Origène
Ὠριγένης
33 citations · 21 sujets
“Les points de doctrine clairement transmis par la prédication apostolique sont les suivants : Premièrement, qu'il y a un seul Dieu, qui a tout créé et organisé et qui, à partir de rien, a fait exister l'univers ; Dieu depuis la première créature et la fondation du monde, Dieu de tous les justes : Adam, Abel, Seth, Énosh, Hénok, Noé, Sem, Abraham, Isaac, Jacob, les douze patriarches, Moïse et les prophètes ; et que ce Dieu, dans les derniers jours, comme il l'avait promis d'avance par ses prophètes, a envoyé notre Seigneur Jésus-Christ... Deuxièmement, que Jésus-Christ lui-même, celui qui est venu, est né du Père avant toute créature.
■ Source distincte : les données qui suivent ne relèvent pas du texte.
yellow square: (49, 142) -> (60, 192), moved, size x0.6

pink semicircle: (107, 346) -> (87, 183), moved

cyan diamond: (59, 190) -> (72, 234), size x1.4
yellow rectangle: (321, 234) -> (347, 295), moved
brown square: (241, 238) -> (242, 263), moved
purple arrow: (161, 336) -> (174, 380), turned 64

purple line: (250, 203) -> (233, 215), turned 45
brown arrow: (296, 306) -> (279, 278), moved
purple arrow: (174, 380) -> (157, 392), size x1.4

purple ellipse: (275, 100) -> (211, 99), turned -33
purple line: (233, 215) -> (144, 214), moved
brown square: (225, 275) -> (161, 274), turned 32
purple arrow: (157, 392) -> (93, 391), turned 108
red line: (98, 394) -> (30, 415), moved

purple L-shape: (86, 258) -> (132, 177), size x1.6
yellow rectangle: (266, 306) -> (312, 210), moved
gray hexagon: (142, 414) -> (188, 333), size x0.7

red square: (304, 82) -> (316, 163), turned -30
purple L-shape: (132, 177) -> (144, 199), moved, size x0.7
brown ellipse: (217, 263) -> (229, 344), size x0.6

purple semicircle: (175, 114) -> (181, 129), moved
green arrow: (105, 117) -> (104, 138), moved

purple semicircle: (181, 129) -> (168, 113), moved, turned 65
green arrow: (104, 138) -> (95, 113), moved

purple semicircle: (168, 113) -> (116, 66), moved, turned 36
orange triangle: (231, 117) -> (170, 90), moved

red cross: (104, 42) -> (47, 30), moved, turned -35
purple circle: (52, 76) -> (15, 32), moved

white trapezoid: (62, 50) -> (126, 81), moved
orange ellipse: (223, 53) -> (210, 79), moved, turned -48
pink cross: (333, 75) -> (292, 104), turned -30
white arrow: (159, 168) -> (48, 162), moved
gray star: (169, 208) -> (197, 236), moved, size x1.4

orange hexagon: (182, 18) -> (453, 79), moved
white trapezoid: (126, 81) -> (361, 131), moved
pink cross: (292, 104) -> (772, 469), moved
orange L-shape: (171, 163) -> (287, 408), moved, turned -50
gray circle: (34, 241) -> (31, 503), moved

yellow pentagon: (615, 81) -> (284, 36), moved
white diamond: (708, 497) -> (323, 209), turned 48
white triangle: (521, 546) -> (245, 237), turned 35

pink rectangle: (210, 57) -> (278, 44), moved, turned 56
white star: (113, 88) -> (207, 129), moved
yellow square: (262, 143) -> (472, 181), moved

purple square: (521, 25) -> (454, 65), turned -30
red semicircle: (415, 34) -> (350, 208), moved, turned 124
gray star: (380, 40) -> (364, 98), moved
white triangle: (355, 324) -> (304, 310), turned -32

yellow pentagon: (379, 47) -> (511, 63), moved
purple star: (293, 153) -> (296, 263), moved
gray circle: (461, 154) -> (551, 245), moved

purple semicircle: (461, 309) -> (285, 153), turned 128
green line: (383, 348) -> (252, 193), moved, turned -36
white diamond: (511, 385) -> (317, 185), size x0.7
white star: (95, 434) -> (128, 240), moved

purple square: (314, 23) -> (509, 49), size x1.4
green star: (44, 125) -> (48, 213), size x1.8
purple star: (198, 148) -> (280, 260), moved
Lui qui avait assisté le Père dans la création de toutes choses – car c'est par lui que tout a été fait –, s'est anéanti lui-même dans les derniers temps : alors qu'il était Dieu, il s'est fait homme et s'est incarné, et, devenu homme, il est demeuré ce qu'il était : Dieu... Troisièmement, que l'Esprit Saint est uni au Père et au Fils en honneur et en dignité...”
— Doctrines fondamentales, p. 9
“Puisque donc notre esprit ne peut par lui-même contempler Dieu tel qu'il est, c'est à partir de la beauté de ses œuvres et de la splendeur des créatures qu'il conçoit l'Auteur de l'univers. Il ne faut donc pas penser que Dieu soit un corps, ni qu'il se trouve dans un corps, mais qu'il est une nature intellectuelle simple, qui n'admet en elle absolument aucune composition ; de sorte qu'on ne puisse croire qu'il y ait en lui une partie supérieure et une partie inférieure, mais qu'il soit en tout point une Monade et, pour ainsi dire, une Unité, l'intelligence et la source d'où toute nature intellectuelle, ou tout esprit, tire son origine.”
“Jean, d’ailleurs, en disant dans l’Évangile : « Personne n’a jamais vu Dieu », déclare manifestement à tous ceux qui peuvent comprendre qu’il n’existe aucune nature pour qui Dieu soit visible ; non pas comme s’il était visible par nature et ne faisait, pour ainsi dire, qu’échapper et surpasser le regard d’une créature plus fragile, mais bien parce que, par nature, il est impossible de le voir.”
“… le Seigneur m'a créée commencement de ses voies pour ses œuvres. Il n'y a jamais eu de temps où il n'était pas. Car à quel moment Dieu n'aurait-il pas eu le resplendissement de sa propre gloire ? En effet, nous ne disons pas, comme le pensent les hérétiques, qu'une partie de la substance de Dieu a été transformée en le Fils, ni que le Fils a été engendré par le Père à partir du néant — c'est-à-dire en dehors de sa propre substance —, de sorte qu'il y aurait eu un temps où il n'était pas. Au contraire, en écartant toute conception corporelle, nous affirmons que le Verbe et la Sagesse ont été engendrés par le Dieu invisible et incorporel, sans la moindre altération physique, tout comme la volonté procède de l'esprit.”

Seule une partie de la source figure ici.